Молитва была бесполезна, и они знали это. С того момента, как Эбер встал и начал зачитывать чудовищные обвинения, на которые королева с величественным презрением отказалась отвечать, Николь и Марианна видели, что никакая сила на свете не может удержать Жан Поля от того, чтобы выступить в защиту этой великой женщины, перед которой он преклонялся. Но Марии Антуанетте помочь уже ничто не могло, даже защита Жана.

Зачитали обвинительный акт, она отвечала спокойно, царственно, высмеивая каждый пункт обвинения, выдвинутый этим обезумевшим сатиром. Но одно ужасное обвинение она обошла молчанием. Флоретта могла услышать, как участилось дыхание Жана. Присяжный заседатель задал королеве вопрос:

– Вдова Капет, почему вы не ответили на этот пункт обвинения?

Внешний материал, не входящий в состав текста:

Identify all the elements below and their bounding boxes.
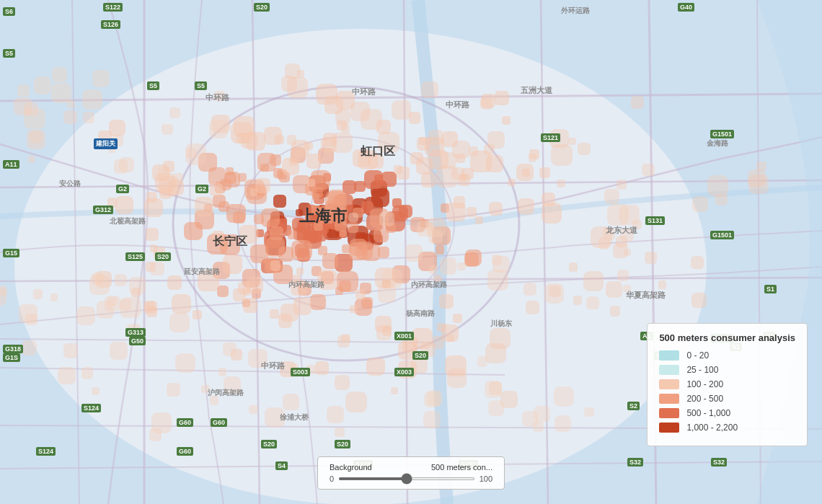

– Я не ответила, – медленно произнесла она, – потому что сама Природа отказывается отвечать на подобное обвинение, обращенное к матери. – Она обернулась к женщинам, сидящим на галереях, простерла к ним руки и воскликнула: – Я обращаюсь к каждой присутствующей здесь женщине, которая рожала ребенка!

Все женщины на галереях расплакались.

Председатель трибунала Эрман тут же потребовал тишины и стал выкрикивать своим хриплым, грубым голосом пункты обвинения.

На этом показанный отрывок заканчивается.